Build host requirements:

  • gpu-cuda needs nvcc and CUDA_COMPUTE_CAP set for candle / mistralrs PTX generation. ORT side is handled by pyke.
  • gpu-metal needs an Apple build target — build.rs panics on non-Apple targets.

Don't enable both — they target different platforms.

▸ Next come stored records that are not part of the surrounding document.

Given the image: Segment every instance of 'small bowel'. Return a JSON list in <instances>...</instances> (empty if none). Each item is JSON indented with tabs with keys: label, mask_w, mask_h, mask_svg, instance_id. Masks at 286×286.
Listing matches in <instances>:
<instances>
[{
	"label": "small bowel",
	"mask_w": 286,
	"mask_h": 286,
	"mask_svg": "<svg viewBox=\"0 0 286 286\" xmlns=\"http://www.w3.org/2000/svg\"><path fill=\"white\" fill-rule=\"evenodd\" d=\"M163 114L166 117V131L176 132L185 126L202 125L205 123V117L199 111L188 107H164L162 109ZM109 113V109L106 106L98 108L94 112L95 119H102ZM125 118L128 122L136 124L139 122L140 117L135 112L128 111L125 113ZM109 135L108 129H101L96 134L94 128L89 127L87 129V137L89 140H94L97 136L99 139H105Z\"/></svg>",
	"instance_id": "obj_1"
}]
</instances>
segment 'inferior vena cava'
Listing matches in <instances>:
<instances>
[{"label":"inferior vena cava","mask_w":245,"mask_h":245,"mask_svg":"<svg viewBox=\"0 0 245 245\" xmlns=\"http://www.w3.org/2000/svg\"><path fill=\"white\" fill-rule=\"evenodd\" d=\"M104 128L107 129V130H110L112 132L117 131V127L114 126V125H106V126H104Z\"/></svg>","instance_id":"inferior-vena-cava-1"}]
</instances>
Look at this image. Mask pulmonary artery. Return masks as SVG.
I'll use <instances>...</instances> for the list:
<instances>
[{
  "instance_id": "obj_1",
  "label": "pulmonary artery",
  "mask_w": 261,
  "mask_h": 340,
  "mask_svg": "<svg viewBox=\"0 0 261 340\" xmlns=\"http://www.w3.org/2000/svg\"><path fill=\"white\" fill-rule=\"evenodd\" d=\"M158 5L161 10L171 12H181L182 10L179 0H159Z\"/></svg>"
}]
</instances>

For other vendors (AMD ROCm, Intel OpenVINO, Microsoft DirectML, Qualcomm QNN, TensorRT, WebGPU), use provider-onnx-dynamic with a vendor-supplied ORT build at runtime via ORT_DYLIB_PATH, and request the EP per alias by setting execution_providers to e.g. ["rocm", "cpu"].

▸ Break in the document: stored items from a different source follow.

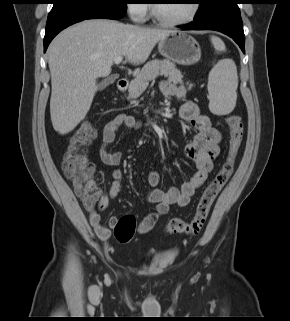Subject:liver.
<instances>
[{"label": "liver", "instance_id": "liver-1", "mask_svg": "<svg viewBox=\"0 0 290 321\" xmlns=\"http://www.w3.org/2000/svg\"><path fill=\"white\" fill-rule=\"evenodd\" d=\"M173 31L114 20L91 19L68 27L51 42L48 64L53 128L65 135L84 119L98 89L97 79L111 73L114 59L144 63L155 45Z\"/></svg>", "mask_w": 290, "mask_h": 321}]
</instances>
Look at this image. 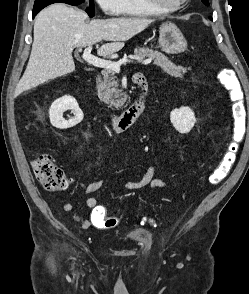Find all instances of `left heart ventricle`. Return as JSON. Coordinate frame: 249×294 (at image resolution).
<instances>
[{"label":"left heart ventricle","mask_w":249,"mask_h":294,"mask_svg":"<svg viewBox=\"0 0 249 294\" xmlns=\"http://www.w3.org/2000/svg\"><path fill=\"white\" fill-rule=\"evenodd\" d=\"M163 6H175L181 3L183 0H158Z\"/></svg>","instance_id":"b2bd125f"}]
</instances>
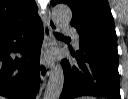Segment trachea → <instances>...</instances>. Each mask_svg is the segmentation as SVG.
<instances>
[{"label":"trachea","instance_id":"1","mask_svg":"<svg viewBox=\"0 0 128 99\" xmlns=\"http://www.w3.org/2000/svg\"><path fill=\"white\" fill-rule=\"evenodd\" d=\"M56 35L58 36V35H60L59 33H56Z\"/></svg>","mask_w":128,"mask_h":99}]
</instances>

For NVIDIA / Linux runtime library setup (cuDNN, LD_LIBRARY_PATH) and how to verify the GPU EP actually loaded, see the GPU setup guide.

Runtime EP selection (ORT only)

When a catalog spec doesn't set execution_providers, the default list is feature-aware:

Compiled with… Default EP list
gpu-cuda [Cuda, Cpu] — CUDA preferred, CPU fallback
gpu-metal (no gpu-cuda) [CoreMl, Cpu] — CoreML preferred, CPU fallback
neither [Cpu]

User-supplied execution_providers strings are checked in two stages:

  • Catalog options validation (at runtime build/register time) accepts only "cpu", "cuda", "coreml", "directml". Any other string — including "rocm", "openvino", "qnn", "tensorrt", "webgpu" — is rejected here with a RuntimeError::Config.
  • Session build (when the ORT session is created) additionally requires the right feature/runtime backing for the EP you asked for. The vendor EPs (directml, rocm, openvino, qnn, tensorrt, webgpu) require the provider-onnx-dynamic feature plus a vendor-supplied ONNX Runtime library via ORT_DYLIB_PATH; cuda requires gpu-cuda and coreml requires gpu-metal. Requesting one of these without its backing yields a clear RuntimeError::Config.

Common build recipes

# Default — everything except GPU.
uni-xervo = "0.16"

# Add NVIDIA GPU (Linux / Windows).
uni-xervo = { version = "0.16", features = ["gpu-cuda"] }

# Add Apple GPU + Neural Engine (macOS / iOS).
uni-xervo = { version = "0.16", features = ["gpu-metal"] }

# Lean — only candle.
uni-xervo = { version = "0.16", default-features = false, features = ["provider-candle"] }

# Remote-only — no native deps at all.
uni-xervo = { version = "0.16", default-features = false, features = [
  "provider-openai",
  "provider-anthropic",
] }

# Local stack with ONNX Runtime.
uni-xervo = { version = "0.16", default-features = false, features = [
  "provider-candle",
  "provider-onnx",
] }

# BYO ONNX Runtime (ROCm, OpenVINO, custom builds, sandboxed CI).
uni-xervo = { version = "0.16", default-features = false, features = [
  "provider-candle",
  "provider-mistralrs",
  "provider-onnx-dynamic",
] }
# Then at runtime: ORT_DYLIB_PATH=/path/to/libonnxruntime.so ./your-binary

# Add local speech-to-text via whisper.cpp (opt-in).
uni-xervo = { version = "0.16", features = ["provider-whisper-cpp"] }
# Build host needs cmake + a C/C++ toolchain.

Runtime registration reminder

Enabling features compiles provider code; it does not auto-register providers.

Register each provider in ModelRuntime::builder() before build().